For a moment neither of them spoke. Then Adrienne turned back to Balint with searching eyes and, gasping slightly like someone who is feeling faint and who needs water, said: ‘What were you saying? A waterfall? Go on, tell me! Go on! Go on! Quickly …’

‘I was standing beside the rocky pool at the base of the fall. It was very dark down there. Everything around me was covered in ice. Into this lifeless, petrified world there poured a great column of water seemingly from inside the earth, pushing its way through solid rock, breaking through the wall of granite. The water leapt out victorious, triumphant, unstoppable, liberated, unending, throwing out garlands of spray and vapour as it fell and then rushing on over the stones below me, following its fate, going wherever it had to go, wherever it was driven, down the mountain valleys, across the plains, going where nature led until it flowed into the vast waters of the ocean. Before my eyes was the triumph of life and motion over all obstacles … and I thought of you, just as I had by the fire. Of you, who are throbbing with … I’ve always felt it. On the terrace at Var-Siklod and when you were skating. Long ago, when you were still a girl in your mother’s drawing-room, it was already there, unformed, waiting. I could feel it, that powerful urge inside you …’

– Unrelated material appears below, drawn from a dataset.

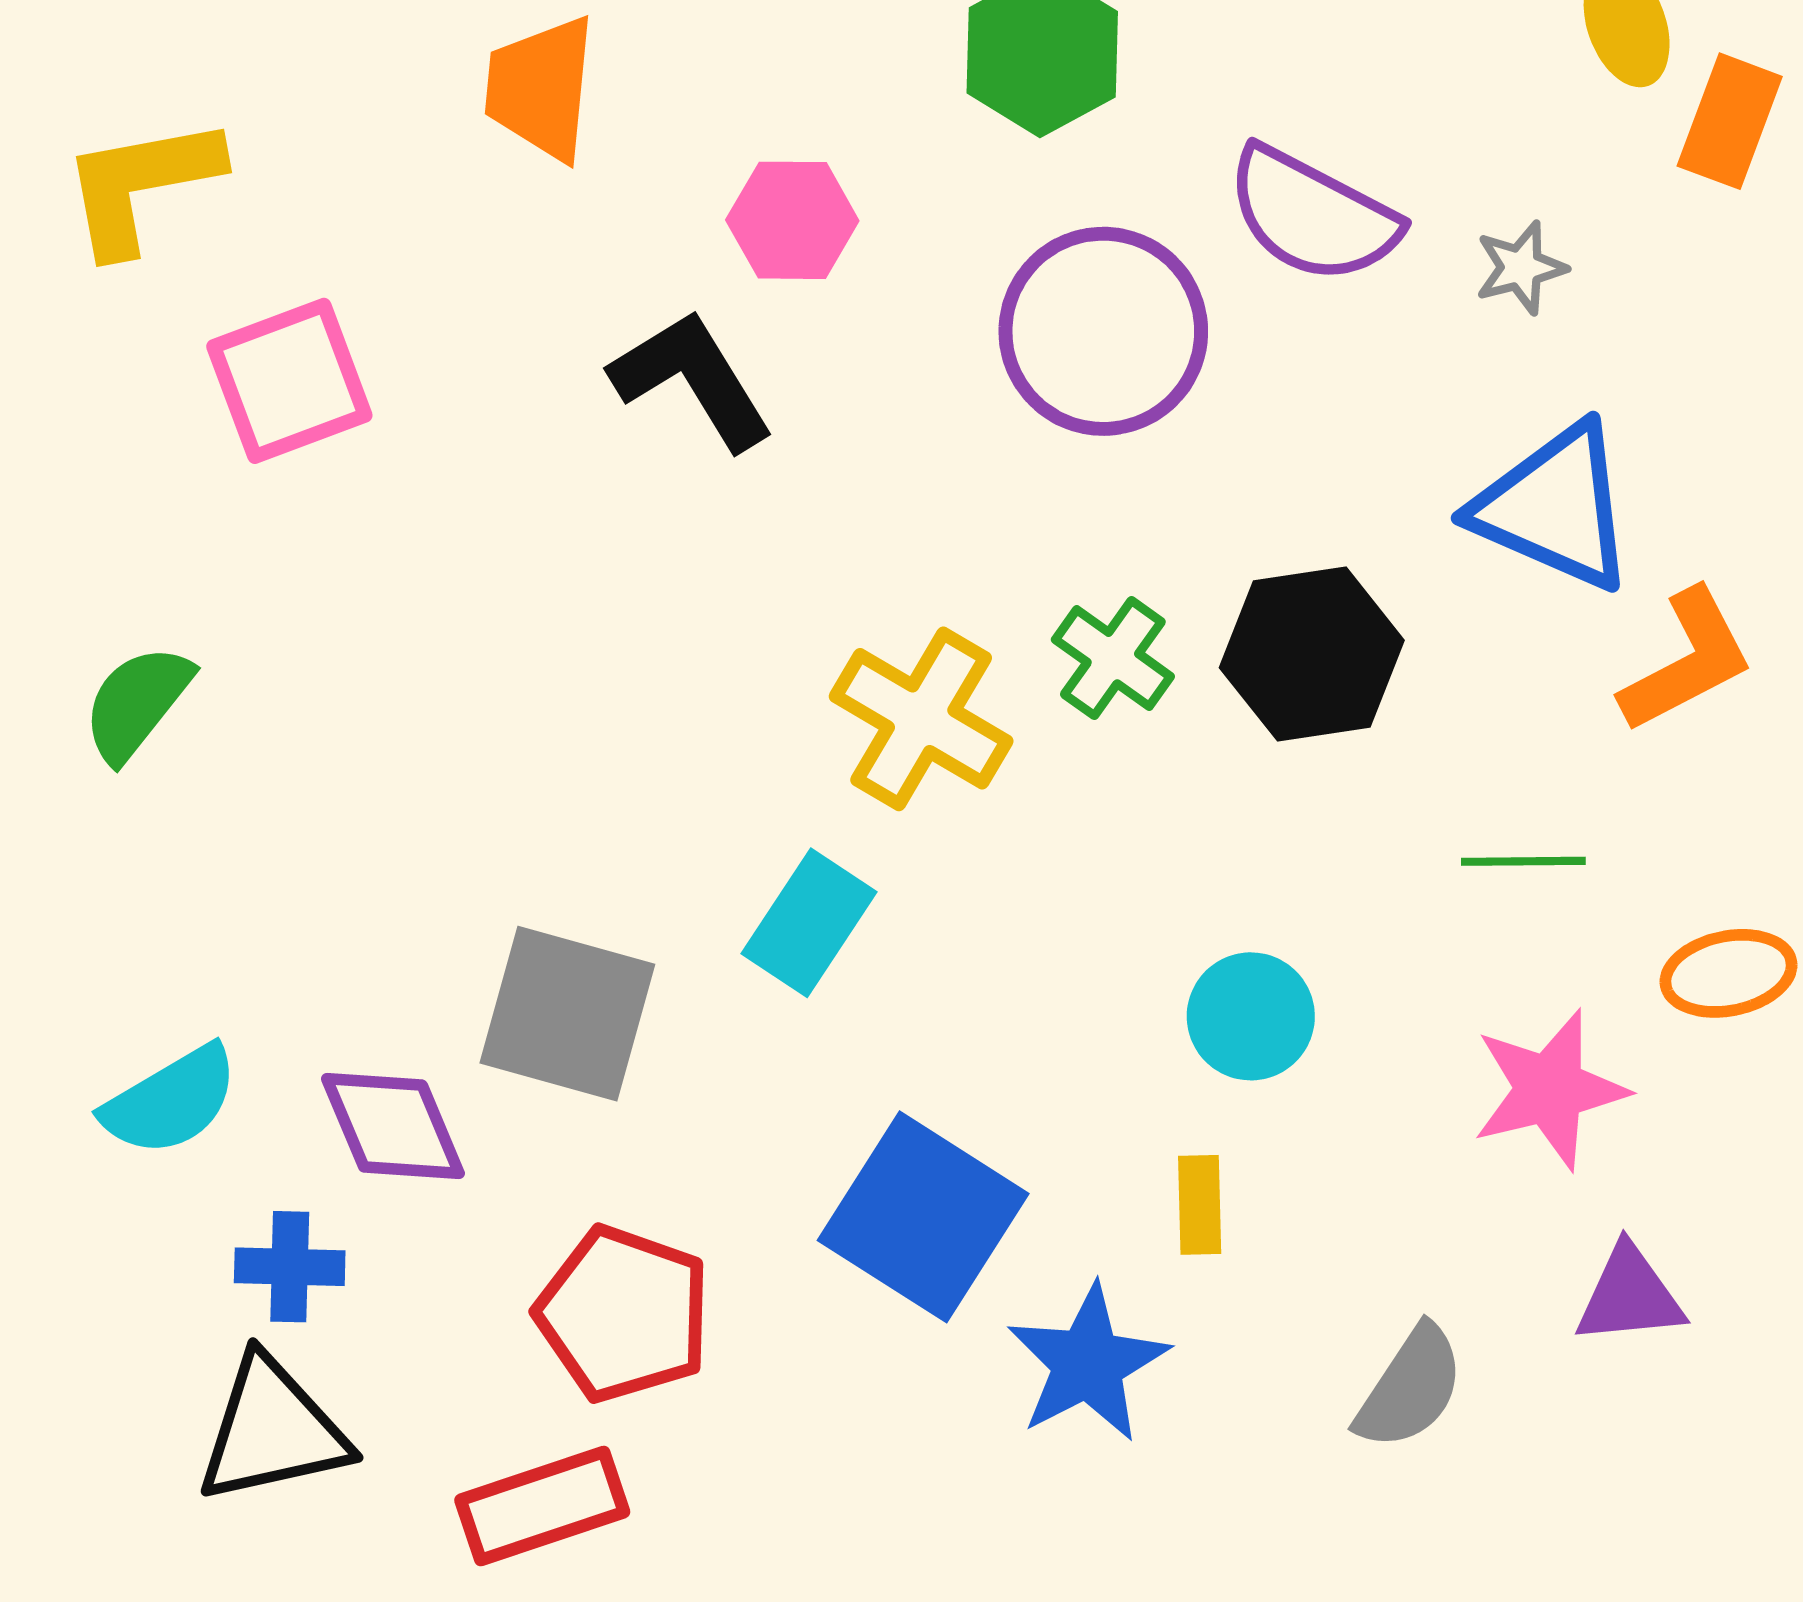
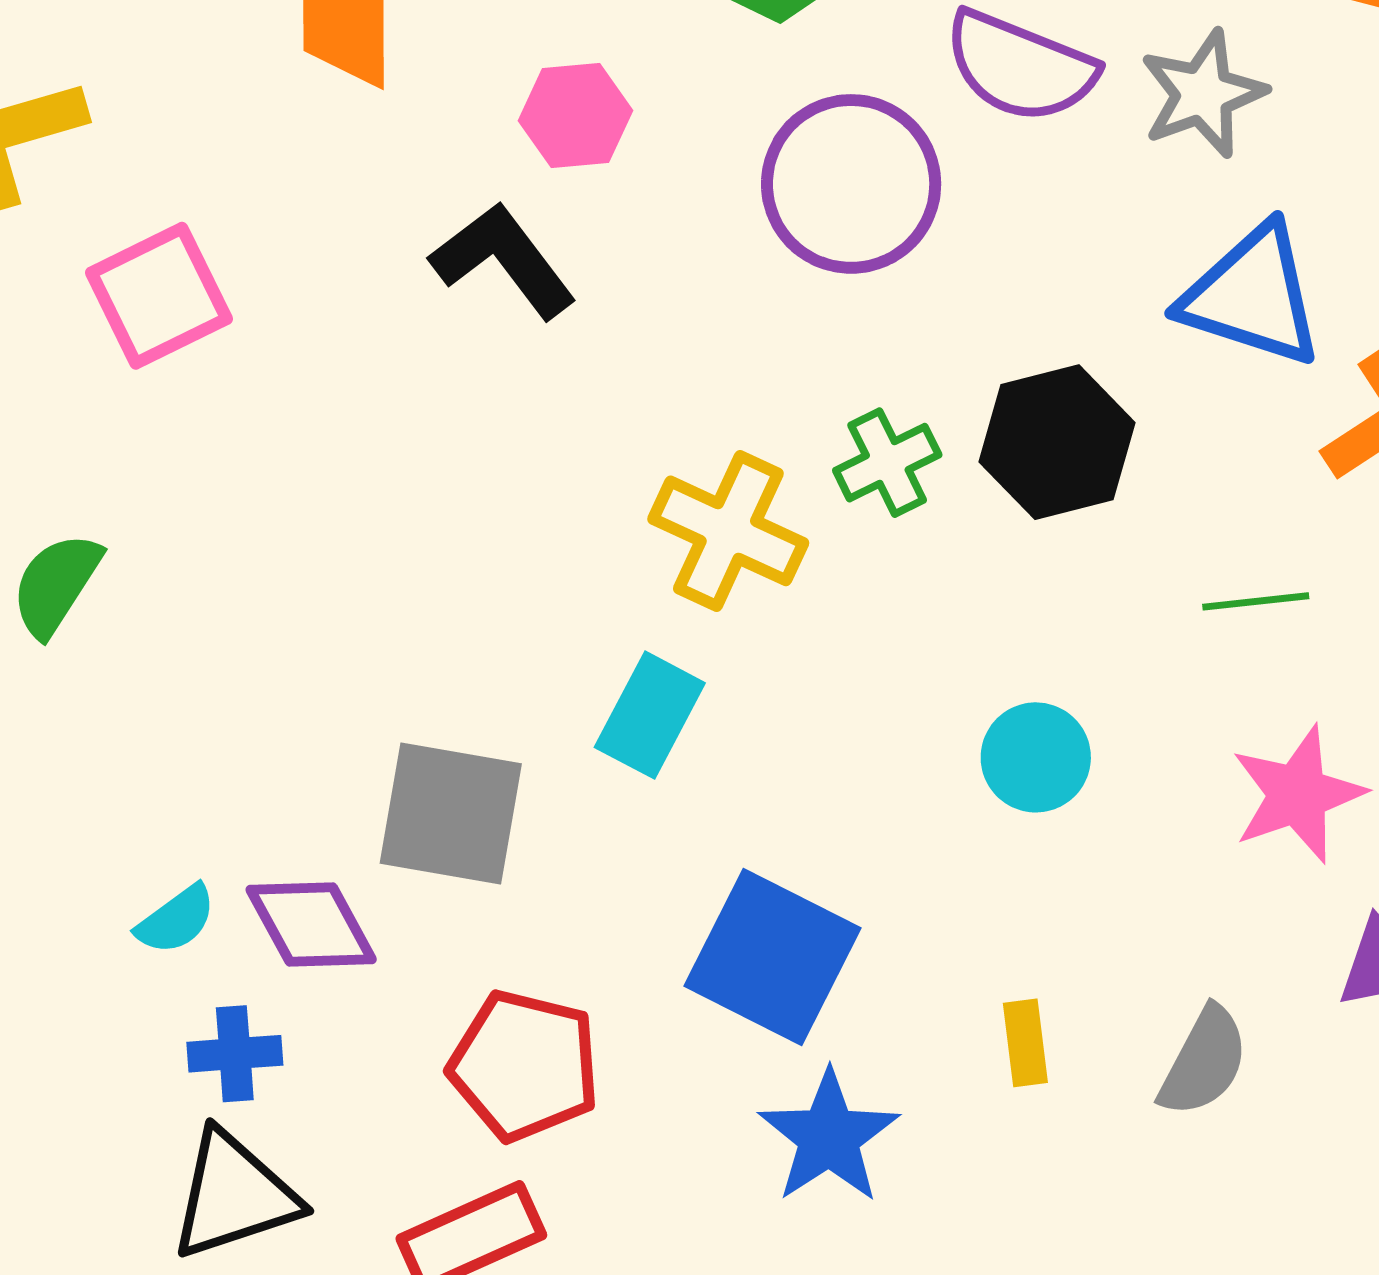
gray star: (1521, 268) -> (1203, 94), size x1.6
green cross: (1113, 658) -> (887, 463), turned 34
cyan semicircle: (171, 1101) -> (176, 920), moved, size x0.7
yellow rectangle: (1200, 1205) -> (1025, 1043), moved
blue star: (1088, 1363) -> (829, 1137), moved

He was silent for a moment, then very faintly, in a whisper, he said very slowly: ‘I love you, Addy!’

Adrienne had been listening to him, leaning back in the armchair with her head propped up on one hand, her chin supported by her long supple fingers whose pressure made her lips seem even fuller than usual. Her eyes were half-closed like someone listening to a symphony, and when Balint reached out and touched her right hand which was resting lightly on the arm of her chair, threading his fingers between hers, she accepted the caress with no sign of the alarm she had shown the last time, at Mezo-Varjas.